⟨

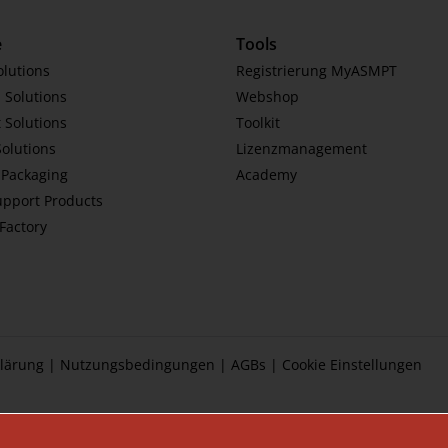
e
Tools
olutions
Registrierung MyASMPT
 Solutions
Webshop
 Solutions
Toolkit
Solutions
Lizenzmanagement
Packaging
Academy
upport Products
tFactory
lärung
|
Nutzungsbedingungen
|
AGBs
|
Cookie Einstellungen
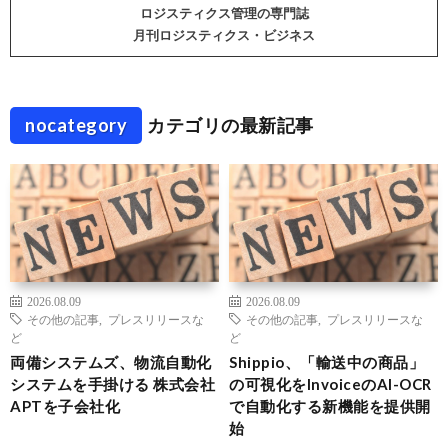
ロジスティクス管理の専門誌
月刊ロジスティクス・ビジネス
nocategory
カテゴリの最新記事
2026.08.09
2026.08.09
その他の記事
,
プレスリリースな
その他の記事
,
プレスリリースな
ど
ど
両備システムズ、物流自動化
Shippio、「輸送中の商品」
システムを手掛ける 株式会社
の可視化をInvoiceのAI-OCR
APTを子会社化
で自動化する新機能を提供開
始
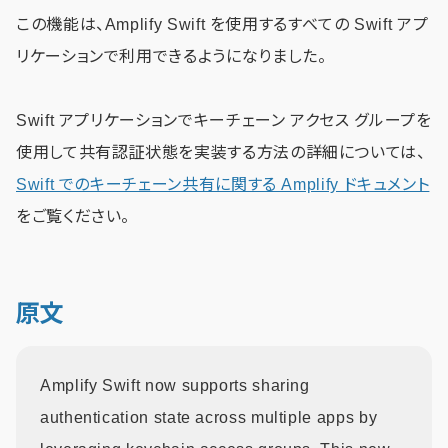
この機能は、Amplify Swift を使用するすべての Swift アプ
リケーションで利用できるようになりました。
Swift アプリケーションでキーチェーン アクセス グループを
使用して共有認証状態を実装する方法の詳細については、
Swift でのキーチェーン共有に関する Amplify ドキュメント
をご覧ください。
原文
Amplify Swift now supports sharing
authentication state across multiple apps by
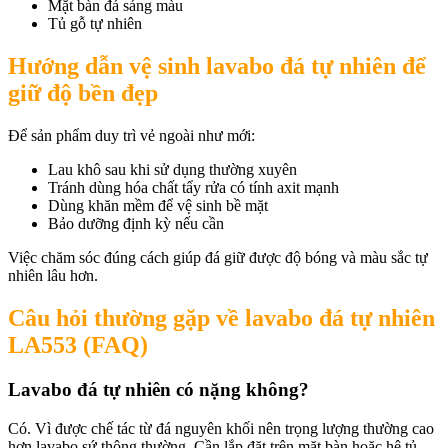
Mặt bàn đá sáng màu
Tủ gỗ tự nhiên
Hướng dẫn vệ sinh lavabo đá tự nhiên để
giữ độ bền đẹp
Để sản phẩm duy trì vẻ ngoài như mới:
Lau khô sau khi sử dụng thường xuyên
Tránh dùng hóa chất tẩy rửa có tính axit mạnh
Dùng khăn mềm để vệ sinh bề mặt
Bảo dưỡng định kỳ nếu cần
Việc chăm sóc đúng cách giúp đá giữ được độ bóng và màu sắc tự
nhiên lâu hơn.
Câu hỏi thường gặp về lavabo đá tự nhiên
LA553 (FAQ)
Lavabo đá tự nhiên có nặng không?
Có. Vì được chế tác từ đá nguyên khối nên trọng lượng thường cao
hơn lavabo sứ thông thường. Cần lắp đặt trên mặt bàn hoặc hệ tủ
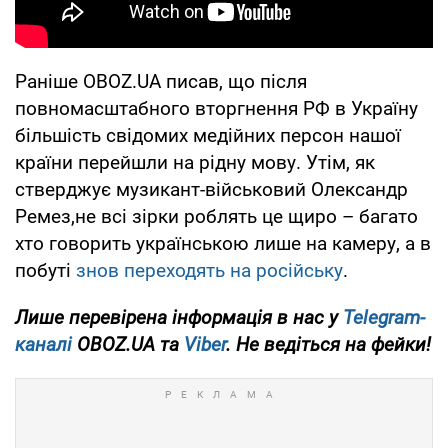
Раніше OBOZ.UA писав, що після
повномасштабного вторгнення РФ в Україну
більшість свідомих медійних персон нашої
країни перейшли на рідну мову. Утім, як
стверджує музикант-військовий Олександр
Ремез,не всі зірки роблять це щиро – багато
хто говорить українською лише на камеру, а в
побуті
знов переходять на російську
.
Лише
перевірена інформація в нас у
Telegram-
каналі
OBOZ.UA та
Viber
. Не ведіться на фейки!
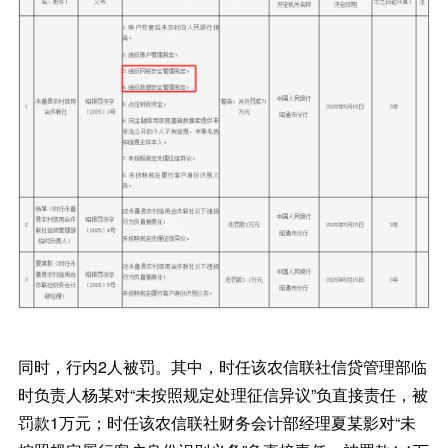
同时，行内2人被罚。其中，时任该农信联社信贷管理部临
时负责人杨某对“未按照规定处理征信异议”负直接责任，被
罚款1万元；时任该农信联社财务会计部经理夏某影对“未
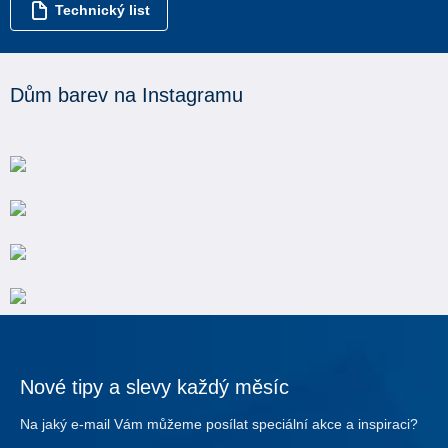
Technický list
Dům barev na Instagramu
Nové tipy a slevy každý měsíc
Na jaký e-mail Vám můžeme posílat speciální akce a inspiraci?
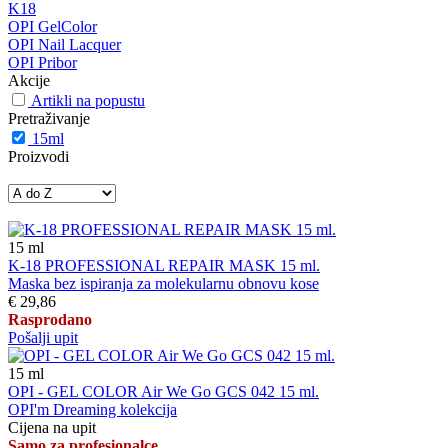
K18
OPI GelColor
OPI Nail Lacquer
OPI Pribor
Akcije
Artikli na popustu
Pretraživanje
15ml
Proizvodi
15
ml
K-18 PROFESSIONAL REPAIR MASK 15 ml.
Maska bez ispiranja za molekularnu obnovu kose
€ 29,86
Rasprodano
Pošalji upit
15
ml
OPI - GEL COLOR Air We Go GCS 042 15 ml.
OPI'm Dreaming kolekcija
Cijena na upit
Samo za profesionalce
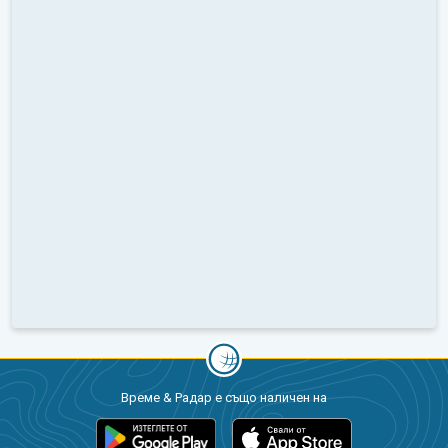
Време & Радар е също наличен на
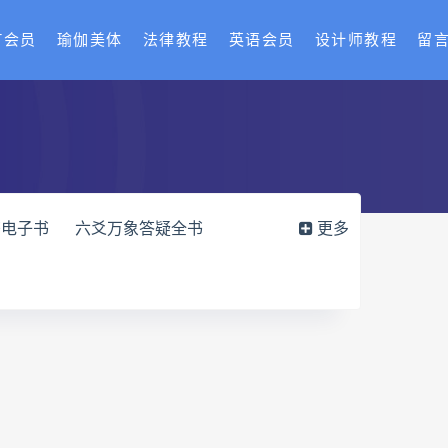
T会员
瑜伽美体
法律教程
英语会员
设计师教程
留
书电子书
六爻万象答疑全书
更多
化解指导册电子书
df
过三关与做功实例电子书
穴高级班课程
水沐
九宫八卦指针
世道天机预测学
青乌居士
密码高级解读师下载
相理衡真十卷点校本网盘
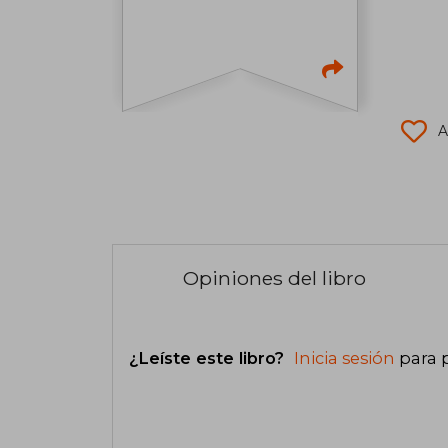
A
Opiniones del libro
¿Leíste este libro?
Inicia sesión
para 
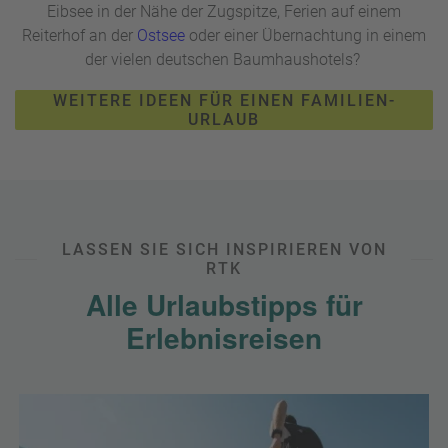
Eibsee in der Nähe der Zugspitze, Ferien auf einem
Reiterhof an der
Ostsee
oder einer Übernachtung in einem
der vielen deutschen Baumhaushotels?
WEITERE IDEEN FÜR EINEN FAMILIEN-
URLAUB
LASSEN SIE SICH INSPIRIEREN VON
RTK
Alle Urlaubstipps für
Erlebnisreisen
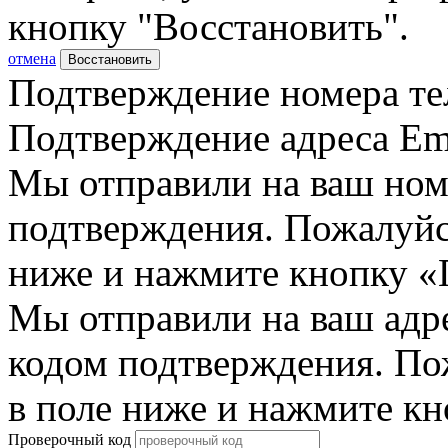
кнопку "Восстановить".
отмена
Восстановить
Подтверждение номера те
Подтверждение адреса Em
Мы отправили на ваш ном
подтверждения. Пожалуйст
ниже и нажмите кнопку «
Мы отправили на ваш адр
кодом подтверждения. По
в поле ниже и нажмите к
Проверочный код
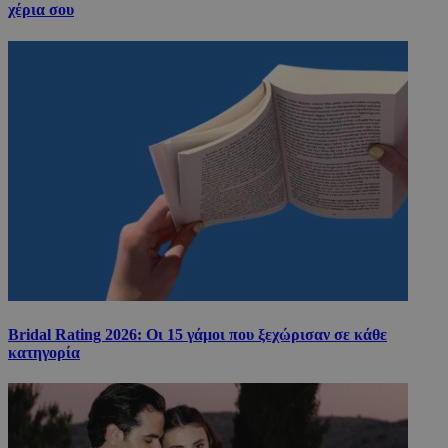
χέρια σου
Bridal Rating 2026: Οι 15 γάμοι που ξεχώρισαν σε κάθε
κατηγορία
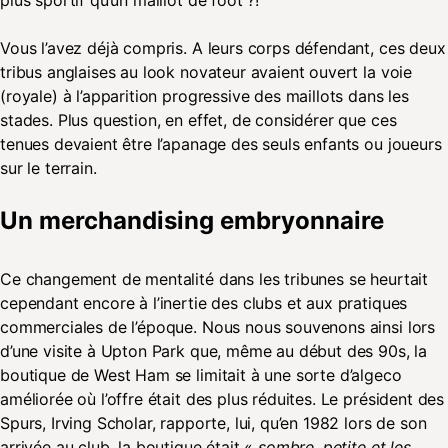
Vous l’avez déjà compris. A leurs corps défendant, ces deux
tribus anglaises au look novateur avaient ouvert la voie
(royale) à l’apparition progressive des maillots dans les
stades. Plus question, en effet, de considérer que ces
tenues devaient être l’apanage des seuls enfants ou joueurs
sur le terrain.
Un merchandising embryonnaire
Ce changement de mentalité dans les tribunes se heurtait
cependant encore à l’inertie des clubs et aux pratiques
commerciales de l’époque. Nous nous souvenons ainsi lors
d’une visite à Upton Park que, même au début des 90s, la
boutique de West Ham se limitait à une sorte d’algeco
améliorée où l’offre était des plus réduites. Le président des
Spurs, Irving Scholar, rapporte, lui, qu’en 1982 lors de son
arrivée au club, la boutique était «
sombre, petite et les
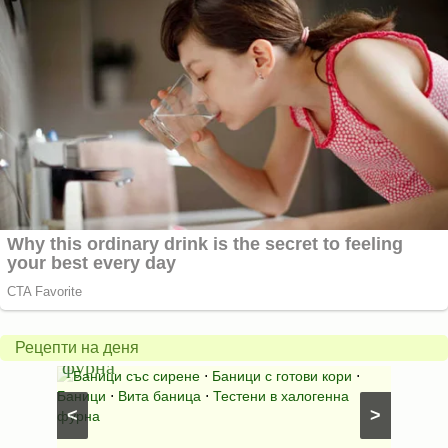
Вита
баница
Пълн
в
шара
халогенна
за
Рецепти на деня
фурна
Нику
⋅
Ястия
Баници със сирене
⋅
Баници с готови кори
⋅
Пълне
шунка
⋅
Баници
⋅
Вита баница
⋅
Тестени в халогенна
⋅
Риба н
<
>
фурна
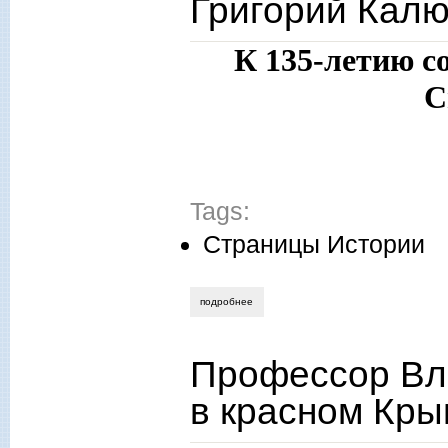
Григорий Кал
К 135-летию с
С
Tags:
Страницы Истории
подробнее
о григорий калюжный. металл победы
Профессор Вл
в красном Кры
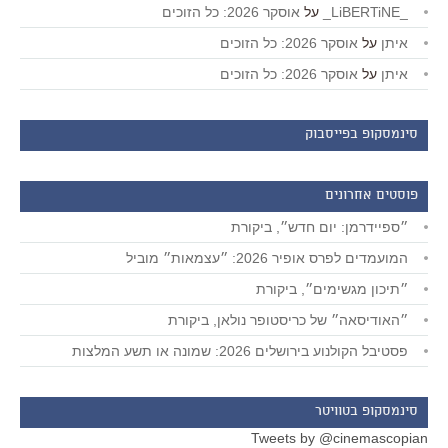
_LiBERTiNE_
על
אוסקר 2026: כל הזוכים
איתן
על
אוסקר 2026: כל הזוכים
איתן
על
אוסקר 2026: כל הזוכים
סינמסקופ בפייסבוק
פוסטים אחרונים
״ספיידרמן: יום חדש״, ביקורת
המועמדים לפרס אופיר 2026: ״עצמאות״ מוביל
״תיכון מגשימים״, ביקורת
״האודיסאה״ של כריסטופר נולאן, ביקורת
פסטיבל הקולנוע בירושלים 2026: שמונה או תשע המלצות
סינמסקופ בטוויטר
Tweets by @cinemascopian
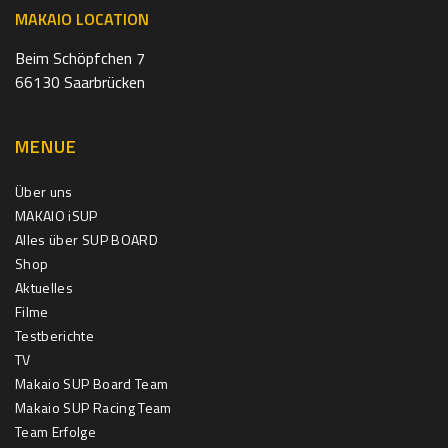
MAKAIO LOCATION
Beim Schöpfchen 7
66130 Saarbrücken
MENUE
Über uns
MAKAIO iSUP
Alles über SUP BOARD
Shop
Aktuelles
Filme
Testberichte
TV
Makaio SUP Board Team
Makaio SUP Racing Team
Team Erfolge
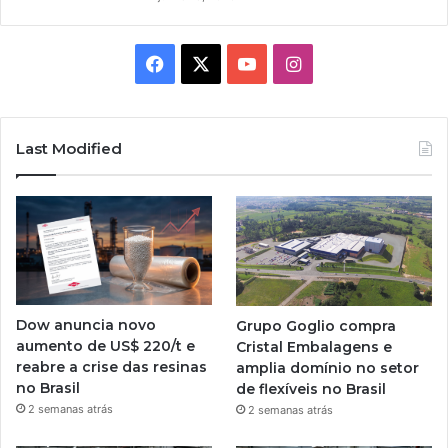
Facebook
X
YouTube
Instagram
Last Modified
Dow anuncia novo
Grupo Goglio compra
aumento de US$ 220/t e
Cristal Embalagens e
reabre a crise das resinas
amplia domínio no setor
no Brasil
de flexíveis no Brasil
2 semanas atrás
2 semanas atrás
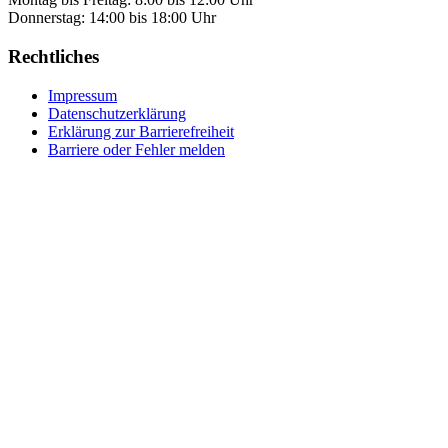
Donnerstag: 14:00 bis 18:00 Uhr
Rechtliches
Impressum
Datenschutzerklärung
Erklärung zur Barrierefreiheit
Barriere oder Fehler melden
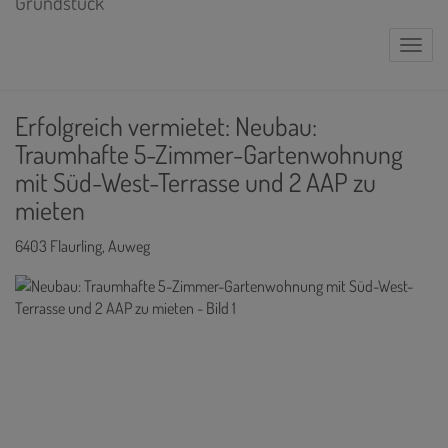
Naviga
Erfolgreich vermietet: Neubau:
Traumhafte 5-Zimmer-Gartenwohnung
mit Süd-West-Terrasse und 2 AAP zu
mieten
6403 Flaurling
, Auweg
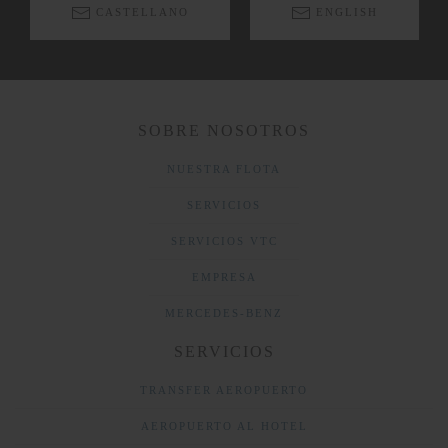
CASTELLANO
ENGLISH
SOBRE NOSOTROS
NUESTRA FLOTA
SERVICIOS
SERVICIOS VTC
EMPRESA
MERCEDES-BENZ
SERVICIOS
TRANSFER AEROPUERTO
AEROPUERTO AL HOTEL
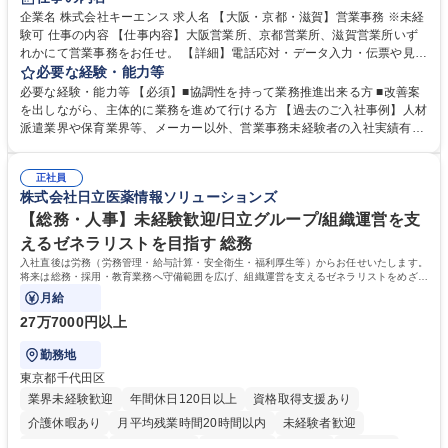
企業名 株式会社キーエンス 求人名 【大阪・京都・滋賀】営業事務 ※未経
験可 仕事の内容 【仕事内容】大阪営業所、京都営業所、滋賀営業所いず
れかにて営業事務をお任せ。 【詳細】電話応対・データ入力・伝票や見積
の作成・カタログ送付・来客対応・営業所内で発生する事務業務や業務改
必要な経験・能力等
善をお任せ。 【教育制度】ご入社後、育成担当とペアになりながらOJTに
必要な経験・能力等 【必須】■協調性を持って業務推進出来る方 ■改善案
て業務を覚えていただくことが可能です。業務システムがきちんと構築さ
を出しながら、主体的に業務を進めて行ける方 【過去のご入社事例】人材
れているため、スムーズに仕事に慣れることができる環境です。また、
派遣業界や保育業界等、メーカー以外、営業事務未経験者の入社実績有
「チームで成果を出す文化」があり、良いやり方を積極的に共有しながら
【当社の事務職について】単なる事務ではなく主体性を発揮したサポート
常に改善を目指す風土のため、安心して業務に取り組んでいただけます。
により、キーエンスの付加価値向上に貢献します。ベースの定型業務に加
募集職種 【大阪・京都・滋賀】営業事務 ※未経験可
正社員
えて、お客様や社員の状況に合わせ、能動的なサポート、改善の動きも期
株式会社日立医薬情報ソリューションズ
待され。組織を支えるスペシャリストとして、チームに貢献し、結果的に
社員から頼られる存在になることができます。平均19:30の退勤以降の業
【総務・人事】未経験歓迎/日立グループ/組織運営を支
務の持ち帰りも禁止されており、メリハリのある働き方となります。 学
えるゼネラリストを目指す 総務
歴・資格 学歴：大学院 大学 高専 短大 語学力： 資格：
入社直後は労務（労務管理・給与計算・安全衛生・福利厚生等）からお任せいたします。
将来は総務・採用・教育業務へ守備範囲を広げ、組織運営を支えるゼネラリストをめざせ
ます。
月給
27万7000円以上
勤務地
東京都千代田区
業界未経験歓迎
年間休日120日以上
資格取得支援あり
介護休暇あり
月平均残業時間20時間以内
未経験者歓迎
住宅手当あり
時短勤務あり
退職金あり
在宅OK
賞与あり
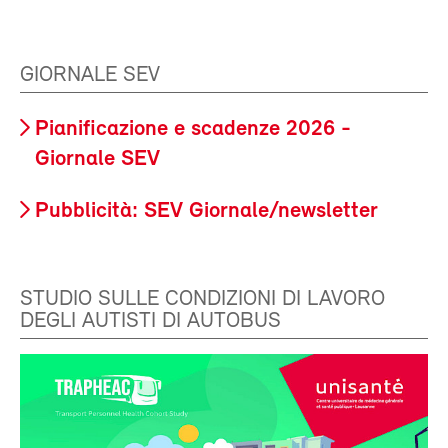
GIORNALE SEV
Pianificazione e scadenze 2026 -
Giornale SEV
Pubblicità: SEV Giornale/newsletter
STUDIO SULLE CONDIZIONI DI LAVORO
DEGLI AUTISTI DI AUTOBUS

⟩

WHAT THE TASK REQUIRES.
Please copy out from the data above, without any picture, exactly the lines running from the one that holds "Câu hỏi thường gặp về lavabo đá tự nhiên" through the one that holds "Подтверждение адреса Em", and nothing beyond them.

EXERCISE OUTPUT.
Câu hỏi thường gặp về lavabo đá tự nhiên
LA553 (FAQ)
Lavabo đá tự nhiên có nặng không?
Có. Vì được chế tác từ đá nguyên khối nên trọng lượng thường cao
hơn lavabo sứ thông thường. Cần lắp đặt trên mặt bàn hoặc hệ tủ
Раніше OBOZ.UA писав, що після
повномасштабного вторгнення РФ в Україну
більшість свідомих медійних персон нашої
країни перейшли на рідну мову. Утім, як
стверджує музикант-військовий Олександр
Ремез,не всі зірки роблять це щиро – багато
хто говорить українською лише на камеру, а в
побуті
знов переходять на російську
.
Лише
перевірена інформація в нас у
Telegram-
каналі
OBOZ.UA та
Viber
. Не ведіться на фейки!
同时，行内2人被罚。其中，时任该农信联社信贷管理部临
时负责人杨某对“未按照规定处理征信异议”负直接责任，被
罚款1万元；时任该农信联社财务会计部经理夏某影对“未
Technický list
Dům barev na Instagramu
Nové tipy a slevy každý měsíc
Na jaký e-mail Vám můžeme posílat speciální akce a inspiraci?
K18
OPI GelColor
OPI Nail Lacquer
OPI Pribor
Akcije
Artikli na popustu
Pretraživanje
15ml
Proizvodi
15
ml
K-18 PROFESSIONAL REPAIR MASK 15 ml.
Maska bez ispiranja za molekularnu obnovu kose
€ 29,86
Rasprodano
Pošalji upit
15
ml
OPI - GEL COLOR Air We Go GCS 042 15 ml.
OPI'm Dreaming kolekcija
Cijena na upit
Samo za profesionalce
Време & Радар е също наличен на
T会员
瑜伽美体
法律教程
英语会员
设计师教程
留
书电子书
六爻万象答疑全书
更多
化解指导册电子书
df
过三关与做功实例电子书
穴高级班课程
水沐
九宫八卦指针
世道天机预测学
青乌居士
密码高级解读师下载
相理衡真十卷点校本网盘
A
Opiniones del libro
¿Leíste este libro?
Inicia sesión
para 
Eibsee in der Nähe der Zugspitze, Ferien auf einem
Reiterhof an der
Ostsee
oder einer Übernachtung in einem
der vielen deutschen Baumhaushotels?
WEITERE IDEEN FÜR EINEN FAMILIEN-
URLAUB
LASSEN SIE SICH INSPIRIEREN VON
RTK
Alle Urlaubstipps für
Erlebnisreisen
кнопку "Восстановить".
отмена
Восстановить
Подтверждение номера те
Подтверждение адреса Em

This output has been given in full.